Published in final edited form as:
PMCID: PMC3606653

An unbalanced translocation involving loss of 10q26.2 and gain of 11q25 in a pedigree with autism spectrum disorder and cerebellar juvenile pilocytic astrocytoma


We report on a pedigree with a pair of brothers each with minor anomalies, developmental delay and autistic-symptoms who share an unbalanced translocation (not detectable by karyotype). The unbalanced translocation involves a 7.1 Mb loss of the terminal portion of 10q, and a 4.2Mb gain of 11q. One of the brothers also developed a cerebellar juvenile pilocytic astrocytoma. The father was found to be a balanced carrier and the couple had a previous miscarriage. We demonstrate that the breakpoint for the triplicated region from chromosome 11 is adjacent to two IgLON genes, namely Neurotrimin (NTM) and Opioid Binding/Cell Adhesion Molecule-like (OPCML). These genes are highly similar neural cell adhesion molecules that have been implicated in synaptogenesis and oncogenesis respectively. The children also have a 10q deletion and are compared to other children with the 10q deletion syndrome which generally does not involve autism spectrum disorders or cancer. Together these data support a role for NTM and OPCML in developmental delay and potentially in cancer susceptibility.

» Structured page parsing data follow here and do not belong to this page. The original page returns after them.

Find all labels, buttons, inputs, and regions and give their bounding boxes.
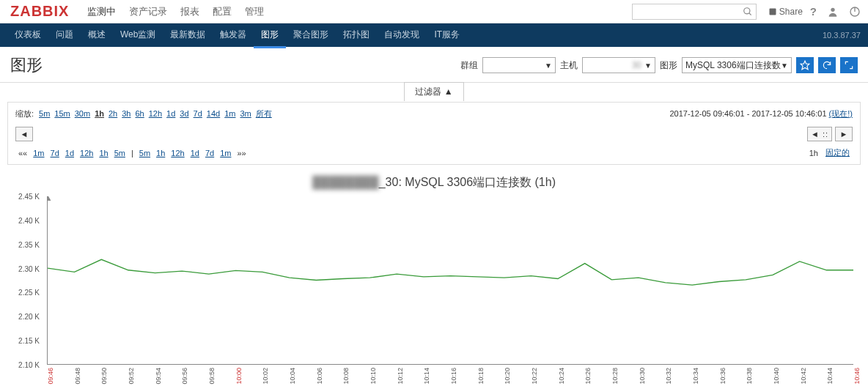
chart-area: ████████_30: MySQL 3306端口连接数 (1h) 2.10 K… (7, 175, 861, 386)
fullscreen-button[interactable] (840, 57, 858, 73)
shift-fwd-link[interactable]: 1d (191, 149, 199, 157)
zoom-link[interactable]: 3h (122, 109, 130, 118)
sub-nav-item[interactable]: 问题 (48, 23, 81, 48)
graph-label: 图形 (660, 59, 677, 72)
shift-back-link[interactable]: 7d (51, 149, 59, 157)
host-label: 主机 (560, 59, 578, 72)
refresh-button[interactable] (818, 57, 836, 73)
x-tick-label: 09:58 (208, 368, 216, 385)
svg-line-1 (749, 12, 751, 15)
title-bar: 图形 群组 ▼ 主机 30▼ 图形 MySQL 3306端口连接数▼ (0, 47, 868, 82)
nav-next-button[interactable]: ► (835, 127, 853, 141)
zoom-link[interactable]: 3d (180, 109, 188, 118)
zoom-link[interactable]: 2h (108, 109, 117, 118)
shift-back-link[interactable]: 1m (33, 149, 44, 157)
x-tick-label: 10:14 (423, 368, 430, 385)
help-icon[interactable]: ? (810, 5, 817, 18)
shift-fwd-link[interactable]: 5m (139, 149, 150, 157)
time-panel: 缩放:5m15m30m1h2h3h6h12h1d3d7d14d1m3m所有 20… (7, 102, 861, 165)
x-tick-label: 10:10 (369, 368, 377, 385)
x-tick-label: 10:42 (800, 368, 807, 385)
y-tick-label: 2.25 K (4, 289, 40, 297)
x-tick-label: 09:52 (128, 368, 135, 385)
shift-fwd-link[interactable]: 1m (220, 149, 231, 157)
filter-toggle[interactable]: 过滤器 ▲ (0, 82, 868, 102)
zoom-link[interactable]: 1m (224, 109, 235, 118)
search-input[interactable] (632, 4, 757, 20)
top-nav-item[interactable]: 报表 (174, 0, 206, 23)
host-select[interactable]: 30▼ (582, 57, 655, 73)
zoom-link[interactable]: 6h (136, 109, 144, 118)
top-nav-item[interactable]: 配置 (206, 0, 238, 23)
sub-nav-item[interactable]: 拓扑图 (336, 23, 377, 48)
sub-nav-item[interactable]: 概述 (81, 23, 113, 48)
nav-menu-button[interactable]: ◄ :: (807, 127, 832, 141)
zoom-link[interactable]: 5m (39, 109, 50, 118)
y-tick-label: 2.40 K (4, 216, 40, 224)
chart-plot[interactable] (47, 196, 853, 365)
y-tick-label: 2.20 K (4, 313, 40, 321)
zoom-link[interactable]: 30m (75, 109, 90, 118)
x-tick-label: 10:28 (611, 368, 619, 385)
shift-back-link[interactable]: 1h (99, 149, 108, 157)
zoom-current: 1h (809, 149, 818, 157)
zoom-link[interactable]: 7d (194, 109, 202, 118)
ip-label: 10.3.87.37 (823, 31, 861, 40)
sub-nav-item[interactable]: 仪表板 (7, 23, 48, 48)
top-header: ZABBIX 监测中资产记录报表配置管理 Share ? (0, 0, 868, 23)
shift-back-link[interactable]: 12h (80, 149, 93, 157)
share-icon (768, 7, 777, 16)
zoom-link[interactable]: 12h (149, 109, 162, 118)
share-link[interactable]: Share (768, 7, 803, 17)
x-tick-label: 10:18 (477, 368, 485, 385)
y-tick-label: 2.15 K (4, 337, 40, 345)
x-tick-label: 10:24 (558, 368, 565, 385)
y-tick-label: 2.45 K (4, 193, 40, 201)
zoom-link[interactable]: 3m (240, 109, 251, 118)
user-icon[interactable] (827, 6, 839, 18)
favorite-button[interactable] (796, 57, 814, 73)
sub-nav-item[interactable]: 图形 (254, 23, 286, 48)
zoom-link[interactable]: 1d (166, 109, 175, 118)
shift-back-link[interactable]: 5m (114, 149, 125, 157)
sub-nav-item[interactable]: 自动发现 (377, 23, 427, 48)
sub-nav: 仪表板问题概述Web监测最新数据触发器图形聚合图形拓扑图自动发现IT服务 10.… (0, 23, 868, 47)
x-tick-label: 10:38 (746, 368, 753, 385)
x-tick-label: 10:16 (450, 368, 457, 385)
zoom-link[interactable]: 所有 (256, 109, 272, 118)
zoom-link[interactable]: 14d (207, 109, 220, 118)
top-nav-item[interactable]: 管理 (238, 0, 271, 23)
sub-nav-item[interactable]: Web监测 (113, 23, 163, 48)
x-tick-label: 10:12 (397, 368, 404, 385)
shift-fwd-link[interactable]: 7d (205, 149, 214, 157)
fixed-link[interactable]: 固定的 (825, 147, 850, 158)
svg-rect-2 (769, 8, 776, 15)
sub-nav-item[interactable]: 聚合图形 (286, 23, 336, 48)
top-nav-item[interactable]: 监测中 (81, 0, 122, 23)
graph-select[interactable]: MySQL 3306端口连接数▼ (682, 57, 792, 73)
x-tick-label: 10:32 (665, 368, 672, 385)
shift-fwd-link[interactable]: 1h (156, 149, 165, 157)
x-tick-label: 10:00 (235, 368, 243, 385)
y-tick-label: 2.35 K (4, 240, 40, 248)
shift-back-link[interactable]: 1d (65, 149, 74, 157)
chart-title: ████████_30: MySQL 3306端口连接数 (1h) (7, 175, 861, 190)
group-label: 群组 (460, 59, 478, 72)
x-tick-label: 10:40 (773, 368, 780, 385)
nav-prev-button[interactable]: ◄ (15, 127, 33, 141)
top-nav-item[interactable]: 资产记录 (122, 0, 174, 23)
zoom-links: 缩放:5m15m30m1h2h3h6h12h1d3d7d14d1m3m所有 (15, 108, 274, 119)
power-icon[interactable] (849, 6, 861, 18)
svg-marker-6 (801, 61, 809, 70)
zoom-link[interactable]: 15m (54, 109, 70, 118)
page-title: 图形 (10, 54, 43, 76)
sub-nav-item[interactable]: 触发器 (213, 23, 254, 48)
x-tick-label: 10:04 (289, 368, 296, 385)
shift-fwd-link[interactable]: 12h (171, 149, 184, 157)
x-tick-label: 10:08 (342, 368, 350, 385)
now-link[interactable]: (现在!) (829, 109, 853, 118)
sub-nav-item[interactable]: IT服务 (427, 23, 467, 48)
sub-nav-item[interactable]: 最新数据 (163, 23, 213, 48)
zoom-link[interactable]: 1h (95, 109, 104, 118)
group-select[interactable]: ▼ (482, 57, 556, 73)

Keywords: autism spectrum disorder, cerebellar juvenile pilocytic astrocytoma, unbalanced translocation, t(10;11), NTM, OPCML


Autism spectrum disorders (ASDs) are a heterogeneous group of neurodevelopmental conditions characterized by abnormalities in social interactions and communication, as well as restricted interests and repetitive behavior. The development of ASD is etiologically complex; however genetic factors have been shown to play a major role. The genetic anomalies implicated in ASDs are exceedingly heterogeneous; amongst these different kinds of genetic anomalies, genomic structural imbalances are prominent [Abrahams and Geschwind, 2008; Folstein and Rosen-Sheidley, 2001].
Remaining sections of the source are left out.